The framework's property wrapper itself is a bit ugly because it has to use the mechanism to access enclosing self that the property wrapper is used in to reach the injection property. Some of this like the frozen and inlinable are cargo culted from the Environment property wrapper declaration (the inlinable then requires the keypath to be public.

Note the _ on the enclosableInstance argument to the subscript marking this as unoffical Swift syntax. This is a bit of weird setup but creating the wrappedValue and making it unavailable is the mechanism to indicate the subscripted approach to the property wrapper will be taken.

As I only wanted a read only access to the injected values by this route to make accidental changes to the injection less likely it didn't work with ReferenceWritableKeyPath s for the wrapped and storage arguments. I did think that would mean that the property wrappers could be used on structs but that did not seem to be the case.

public protocol Injectable : class {
    var injection: InjectionValues { get }
}

@frozen @propertyWrapper public struct Injection<Value> {

    public let keyPath: KeyPath<InjectionValues, Value>
    @inlinable public init(_ key: KeyPath<InjectionValues, Value>) {
        keyPath = key
    }

    @inlinable public static subscript<OuterSelf : Injectable> (
        _enclosingInstance instance: OuterSelf,
        wrapped wrappedKeyPath: KeyPath<OuterSelf, Value>,
        storage storageKeyPath: KeyPath<OuterSelf, Self>
    ) -> Value {
        get {
            let keypath = instance[keyPath: storageKeyPath].keyPath
            return instance.injection[keyPath: keypath]
        }
    }

    @available(*, unavailable, message: "Expected subscript to be used")
    @inlinable public var wrappedValue: Value {
        get { fatalError() }
    }
}
        
    

Limitations

  1. This can't currently be used on structs.
  2. I'm not clear on the exact reason why not given that the in this case the property wrapper provides read only access. I understand the explanation that to be able to write through the wrapper meaningfully it needs to be reaching into an instance or it won't really take effect but with the read only case this isn't as clear to me.

  3. The dependency injection object needs to be manually passed in
  4. SwiftUI runtime I think keeps an object representing the necessary stuff the view needs that lives beyond the creation cycle (e.g. @State properties) and I think where in a View the @Environment property does magic to obtain that object and retreive the environment values from there. I'm yet to learn if there is some officially unsupported magic that could be replicating this.

    Also this object is fully exposed to direct access or modification if you wanted.

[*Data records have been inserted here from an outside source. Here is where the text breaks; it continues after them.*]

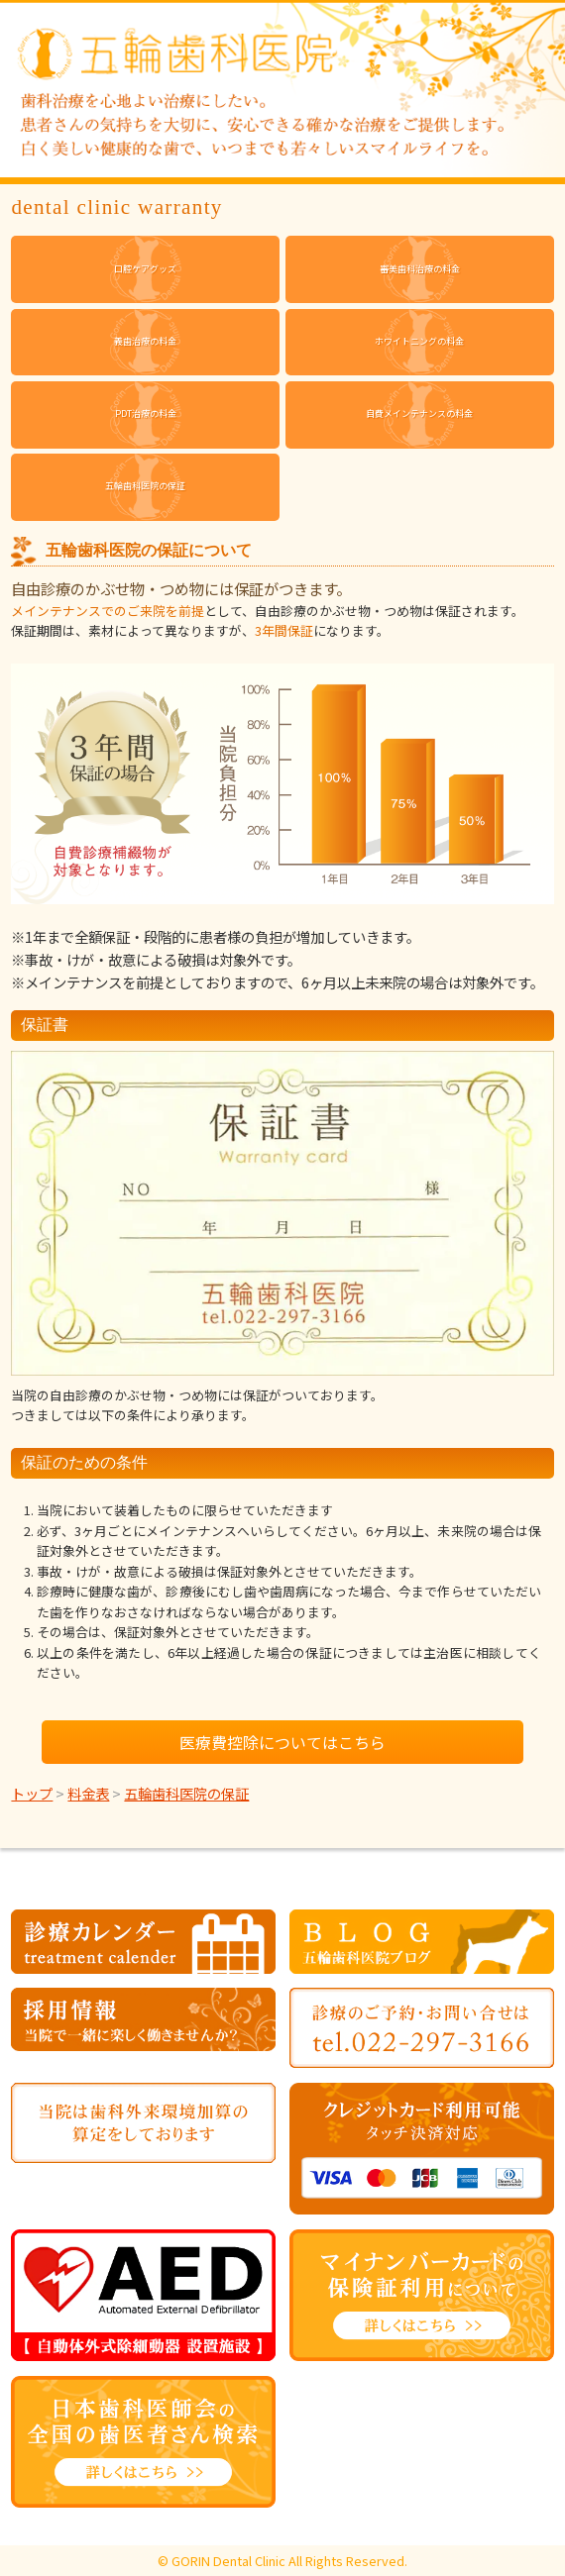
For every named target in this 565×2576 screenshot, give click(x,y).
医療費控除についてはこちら (282, 1742)
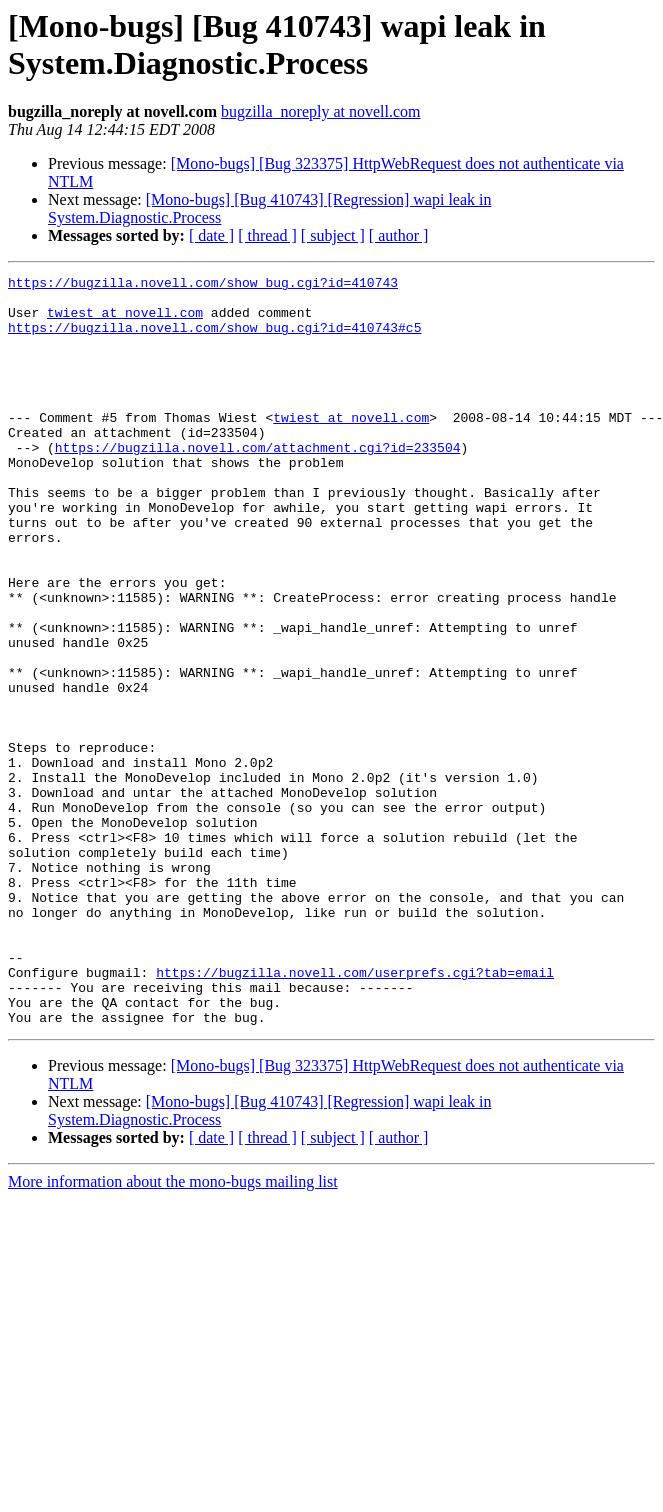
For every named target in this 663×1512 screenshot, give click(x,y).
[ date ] (211, 235)
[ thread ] (267, 235)
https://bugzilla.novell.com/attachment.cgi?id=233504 (258, 483)
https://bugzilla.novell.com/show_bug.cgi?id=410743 (203, 285)
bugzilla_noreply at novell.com (321, 111)
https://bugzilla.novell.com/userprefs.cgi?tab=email (355, 1113)
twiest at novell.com (125, 321)
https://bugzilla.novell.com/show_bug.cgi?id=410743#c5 (214, 339)
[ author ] (399, 235)
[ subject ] (333, 235)
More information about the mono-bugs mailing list (173, 1331)
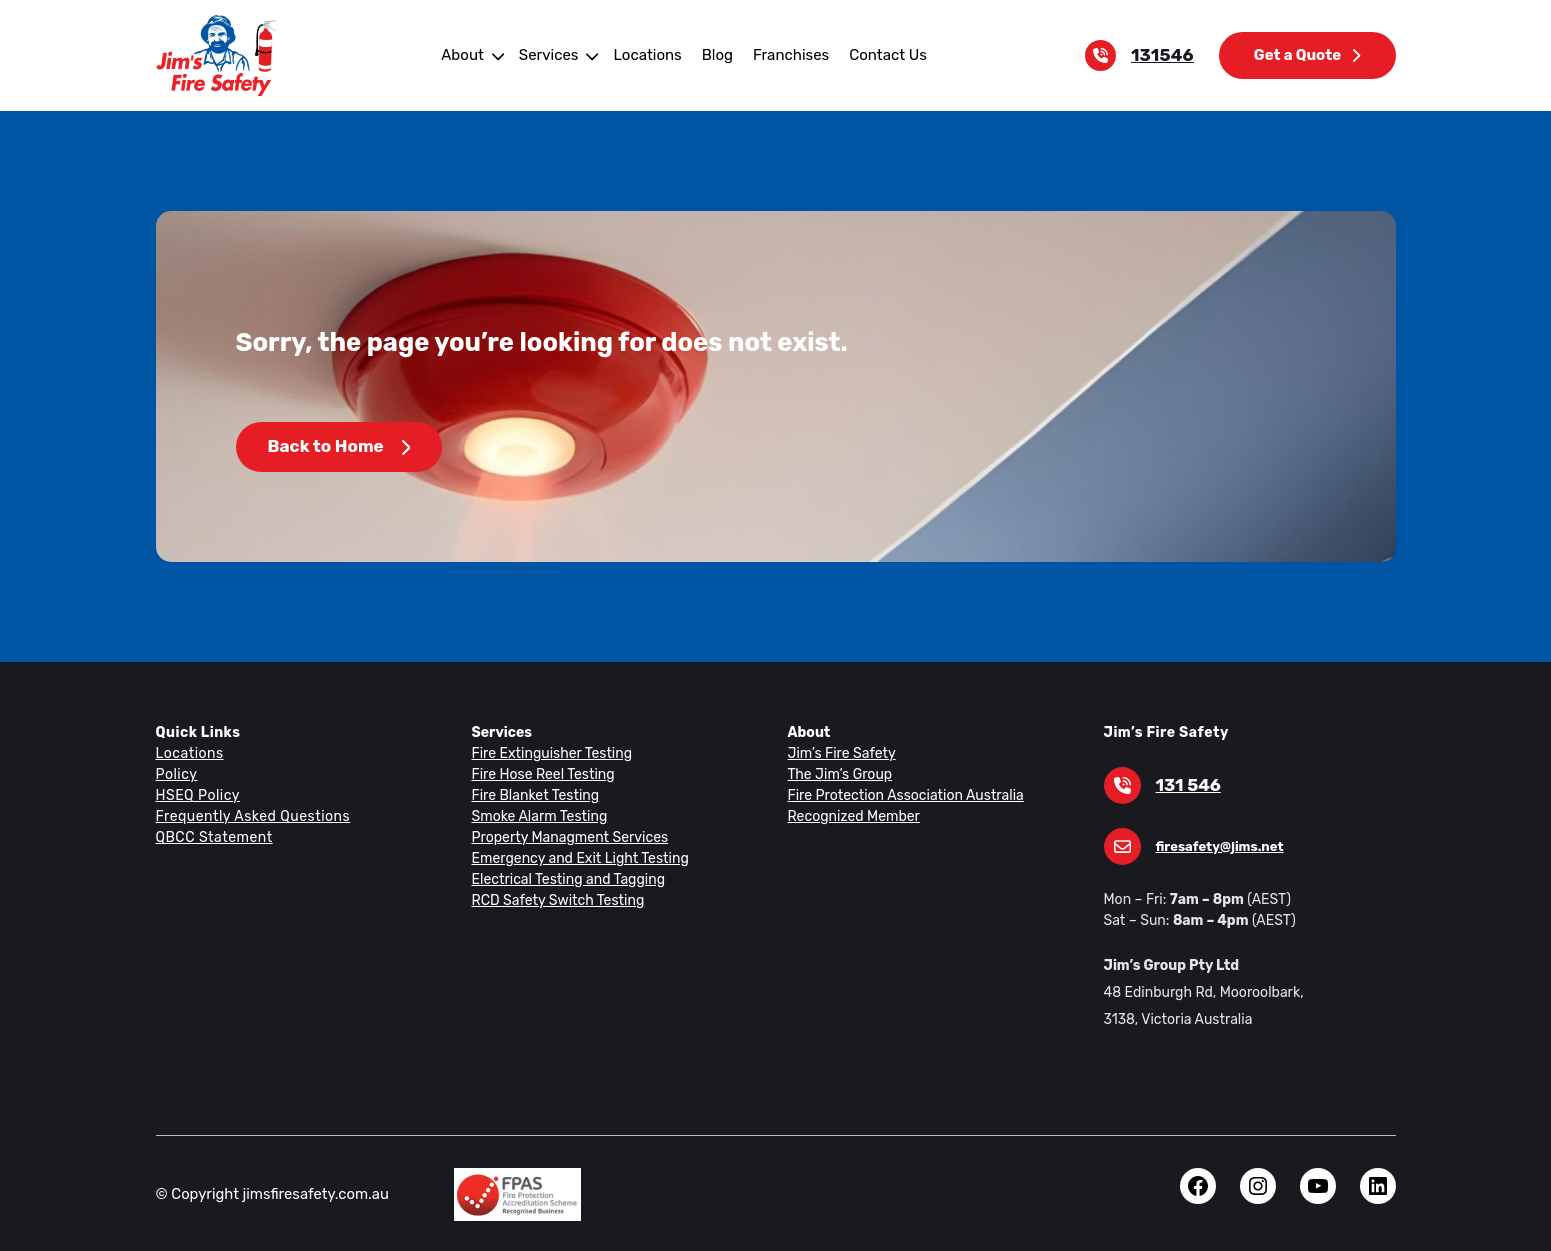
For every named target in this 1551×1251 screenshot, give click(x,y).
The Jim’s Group (839, 774)
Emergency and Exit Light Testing (576, 858)
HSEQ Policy (199, 795)
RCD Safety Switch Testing (555, 900)
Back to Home (338, 446)
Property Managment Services (566, 837)
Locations (649, 54)
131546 (1167, 55)
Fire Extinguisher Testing (548, 753)
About (469, 54)
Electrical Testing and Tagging (564, 879)
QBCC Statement (213, 837)
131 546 (1187, 785)
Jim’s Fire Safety (839, 753)
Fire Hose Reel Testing (542, 774)
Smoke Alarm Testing (537, 816)
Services (553, 54)
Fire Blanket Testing (533, 795)
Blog (716, 54)
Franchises (787, 54)
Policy (176, 774)
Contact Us (881, 54)
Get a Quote (1308, 54)
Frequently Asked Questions (250, 816)
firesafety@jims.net (1216, 846)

  5. This is unsupported Swift
  6. It could be broken by any release (although it is likely to be replaced with slightly different syntax to achieve the same thing. [Edit to add: If the feature disappears I think that the code could be fixed up to replace the @Injection properties with computed vars using a regular expression that would probably just need the correct types applying to them manually]. Alternatively that approach could be used from the start and the property wrapper ignored].

  7. I haven't used this in anger yet
  8. Only tested in a very basic dummy project but it seems to work.

Additional Sources

Swift Evolution - Accepted Property Wrappers Proposal (enclosing self future extension possibility)

 Swift By Sundell article on the topic (showing how @Published can be implemented): 

Thanks to ⁷⁄₂ kostki on the Vapor Discord who pointed out the underscore when I was trying to find whether the subscript based property wrapper had properly been through Swift Evolution.